El domingo pasado, por ejemplo, el nuevo Vinseum estaba lleno de visitantes en la jornada de puertas abiertas, pero de manera absolutamente inesperada me sentí solo delante del Mural de la vinya y el vi de Pau Boada, ancho como un horizonte inalcanzable y alto como una catarsis sin techo. No tengo ni idea de si la pelldegallinada me duró tres minutos o exactamente tres horas, ya que solo recuerdo que mirando detalladamente el mural y fijándome en aquellos rostros de aires románicos que aplastan uva, podan cepas o hacen botas, recordé una frase de mi añorado tío Abdon la primera vez que hice la vendimia, hace veinte años: dentro de este mar de viñas, me dijo, tendrás que sobrevivir ocho horas al día, y sin naufragar. No me ahogué, pero nunca he olvidado que vendimiar es sentirse más pequeño que el racimo de uvas que tienes en las manos.

Solo me interesa el arte que me empequeñece, me eleva y me hace volar tan arriba que de repente, ni que sea durante unos minutos, me permite estar dentro de un sueño. "Aquí vaig morir-hi tal dia com avui", sentí detrás de mi oído en un momento dado de mi pelldegallinada, casi como si fuera Bernat Metge hablando con Joan I a Lo somni. En mi caso, no tengo ninguna duda, el rey era Pere el Gran, que agonizó en el Palacio Real de Vilafranca donde ahora está el Vinseum la noche del 10 de noviembre de 1285. De hecho, que no haya letreros avisando de que en plena visita es posible percibir el espectro del monarca es una de las únicas dos cosas que puedo criticarle al nuevo museo; la otra es que uno de los magníficos audiovisuales de la planta baja, el que explica al mundo qué es Vilafranca del Penedès, no alerte de que se trata de un vídeo pornográfico a los ojos de los vilafranquins.

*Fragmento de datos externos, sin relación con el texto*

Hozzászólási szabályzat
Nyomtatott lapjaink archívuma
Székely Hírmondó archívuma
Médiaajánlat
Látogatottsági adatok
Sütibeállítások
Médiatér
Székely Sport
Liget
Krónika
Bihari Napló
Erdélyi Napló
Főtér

Por suerte yo lo vi liberado de toda erección posible, ya que no soy vilafranquí, pero después de la pellgallinada en el mural de Pau Boada debo confesar que perdí la noción del tiempo visitando las cuatro plantas del museo. Encontrándome en el segundo piso, de hecho, justo al lado de una sala casi cuántica con una puerta que no cierra y corriente de aire interior en una estancia que recuerda una masía del siglo dieciocho, miré por la ventana de la calle, vi que diluviaba y no supe si aquello era una instalación artística para reflexionar sobre el peso de la lluvia en la viña o bien, sencillamente, un latigazo inesperado de la DANA. Allí confieso que no oí ninguna vocecilla dentro de mi, pero sí que me vino a la memoria aquello que Eugeni d'Ors, curiosamente enterrado a escasos metros de donde hay el museo, escribió a su monumental libro Tres horas en el Museo del Prado: "el valor espacial del arte se romper el umbral entre lo espacial y lo expresivo".

Quizás por eso el mural de Pau Boada, al cual volví bien pelldegallineado antes de largarme hacia casa, es un rectángulo inmenso con un espacio vacío en el medio que antes era una puerta y ahora, en cambio, es un espejo. Que uno se vea reflejado es lógico, pues, ya que siempre estamos solos ante nuestras emociones, sea gracias a un beso, una copa de garnacha negra o un mural pintado con temple de huevo que es una metáfora del renovado museo: un umbral desde donde entrar en el mundo del vino de una manera diferente. Un espacio en el cual perderse tres horas y que merece ser catalogado como Museo Nacional, al igual que lo son el Museu Nacional d'Art de Catalunya en Barcelona, el Museo Nacional de la Ciencia y la Técnica de Terrassa o el Museo Nacional Arqueológico de Tarragona. Porque si nunca pretendemos que Catalunya sea un país normal, el vino, que en nuestra casa es muchísimo más que una bebida alcohólica, también se merece un Museo Nacional en un Palacio Real. Y confieso, o más bien lo juro por Pere el Gran, que esto no lo digo borracho de vino.